* **PROMPT**:
Copy each line in the data below that contains the word "Paulo".

Start of SUPPLIED ENTRIES

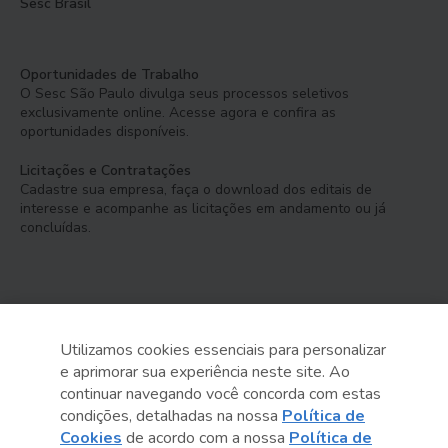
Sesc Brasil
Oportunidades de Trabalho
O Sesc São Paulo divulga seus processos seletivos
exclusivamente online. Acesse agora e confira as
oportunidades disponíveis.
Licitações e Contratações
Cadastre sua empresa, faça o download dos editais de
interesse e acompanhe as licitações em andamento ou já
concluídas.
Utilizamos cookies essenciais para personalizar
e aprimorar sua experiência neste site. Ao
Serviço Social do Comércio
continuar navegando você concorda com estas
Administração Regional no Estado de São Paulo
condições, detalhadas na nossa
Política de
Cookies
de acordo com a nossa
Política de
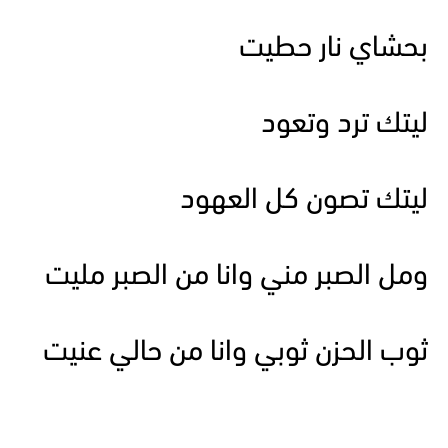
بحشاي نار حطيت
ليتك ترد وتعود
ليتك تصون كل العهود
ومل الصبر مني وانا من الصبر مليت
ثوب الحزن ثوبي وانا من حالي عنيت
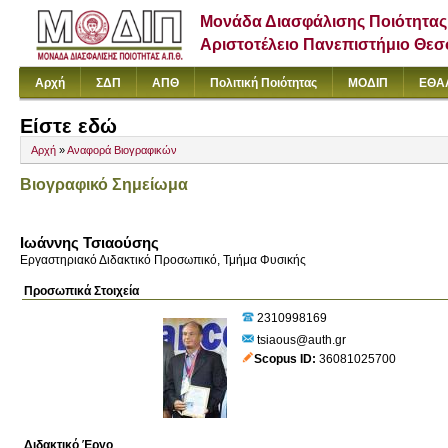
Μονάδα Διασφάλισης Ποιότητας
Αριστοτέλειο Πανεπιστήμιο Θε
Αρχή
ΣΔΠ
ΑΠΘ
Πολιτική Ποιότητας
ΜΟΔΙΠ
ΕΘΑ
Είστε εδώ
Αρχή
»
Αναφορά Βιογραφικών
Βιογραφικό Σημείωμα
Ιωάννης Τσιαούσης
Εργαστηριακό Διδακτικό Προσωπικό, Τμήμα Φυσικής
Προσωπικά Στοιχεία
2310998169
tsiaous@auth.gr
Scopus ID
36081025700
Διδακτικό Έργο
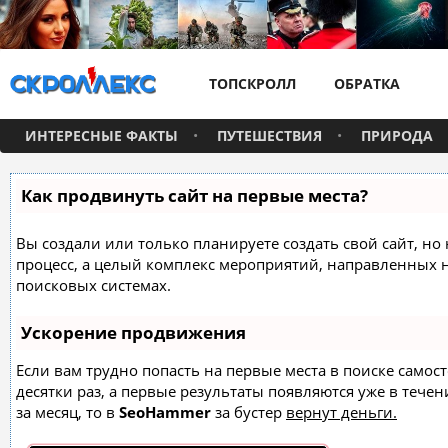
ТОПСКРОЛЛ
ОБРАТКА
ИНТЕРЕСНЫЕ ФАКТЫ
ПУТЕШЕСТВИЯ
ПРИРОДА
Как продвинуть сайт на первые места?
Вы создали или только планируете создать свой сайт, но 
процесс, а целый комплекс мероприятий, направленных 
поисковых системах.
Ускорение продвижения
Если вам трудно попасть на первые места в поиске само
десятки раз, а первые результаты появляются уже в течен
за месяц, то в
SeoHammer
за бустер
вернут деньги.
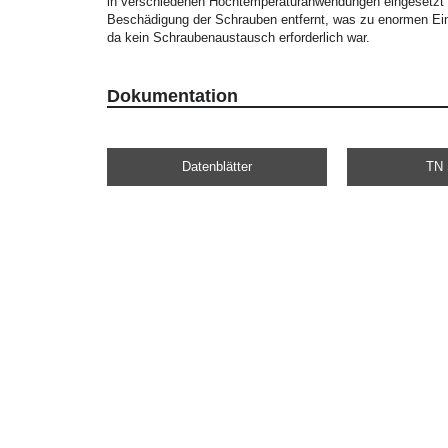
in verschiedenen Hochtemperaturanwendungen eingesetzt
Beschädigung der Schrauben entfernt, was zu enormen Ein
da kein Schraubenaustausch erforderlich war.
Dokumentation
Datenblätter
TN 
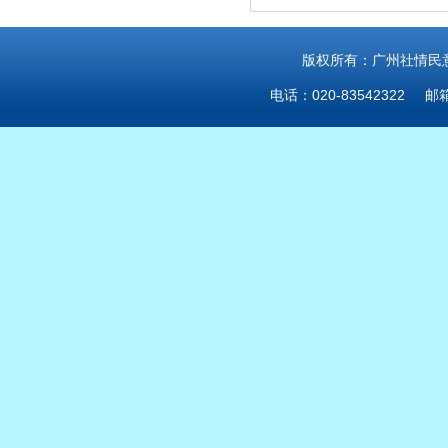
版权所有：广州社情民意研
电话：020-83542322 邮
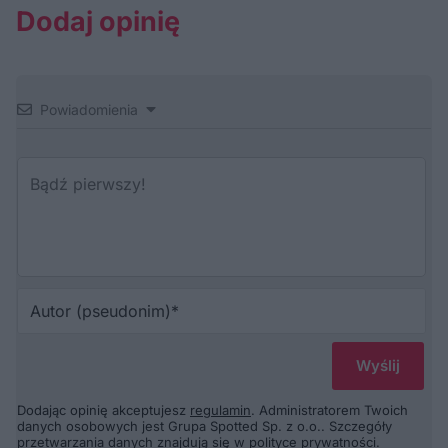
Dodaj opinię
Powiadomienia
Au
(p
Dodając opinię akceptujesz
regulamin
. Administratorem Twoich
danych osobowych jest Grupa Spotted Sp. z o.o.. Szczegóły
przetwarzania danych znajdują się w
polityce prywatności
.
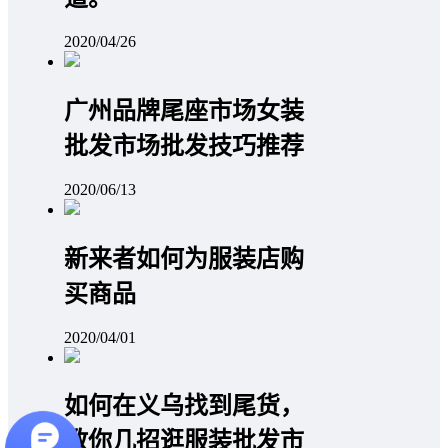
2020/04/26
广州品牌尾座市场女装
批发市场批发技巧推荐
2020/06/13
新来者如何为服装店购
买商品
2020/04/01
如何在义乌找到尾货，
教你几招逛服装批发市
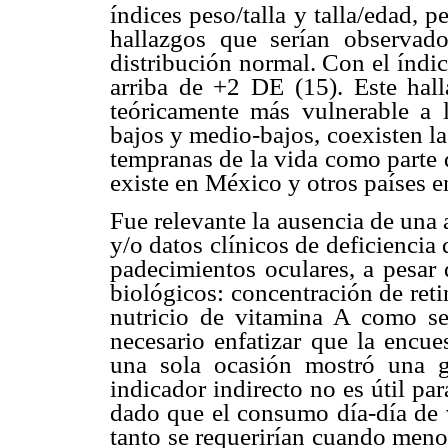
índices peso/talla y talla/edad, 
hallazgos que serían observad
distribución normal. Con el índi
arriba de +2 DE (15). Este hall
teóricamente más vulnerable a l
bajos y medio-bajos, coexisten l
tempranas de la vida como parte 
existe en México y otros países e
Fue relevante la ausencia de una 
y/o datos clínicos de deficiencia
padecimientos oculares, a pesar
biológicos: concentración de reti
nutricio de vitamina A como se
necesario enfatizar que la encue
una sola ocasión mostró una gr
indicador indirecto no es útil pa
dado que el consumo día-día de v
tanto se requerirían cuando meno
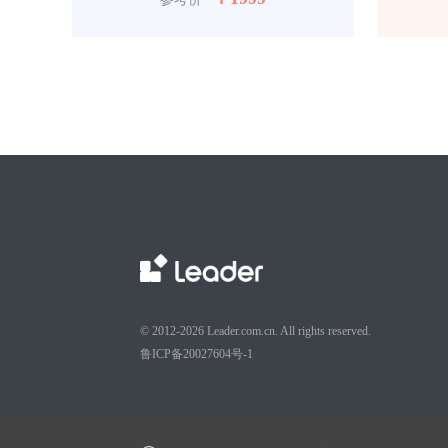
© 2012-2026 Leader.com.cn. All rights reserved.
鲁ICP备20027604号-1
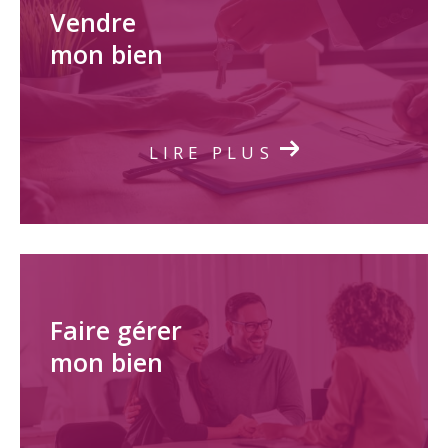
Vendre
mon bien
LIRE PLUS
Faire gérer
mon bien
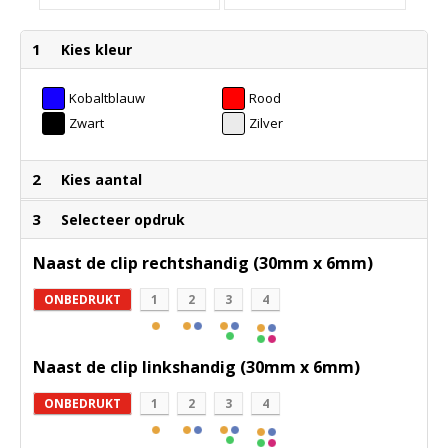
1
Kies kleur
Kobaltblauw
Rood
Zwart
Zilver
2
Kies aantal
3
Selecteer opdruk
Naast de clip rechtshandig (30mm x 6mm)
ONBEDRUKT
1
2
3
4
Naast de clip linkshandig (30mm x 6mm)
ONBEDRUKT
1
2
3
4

End of SUPPLIED ENTRIES

* **RESULT FOR THIS TASK**:
O Sesc São Paulo divulga seus processos seletivos
Administração Regional no Estado de São Paulo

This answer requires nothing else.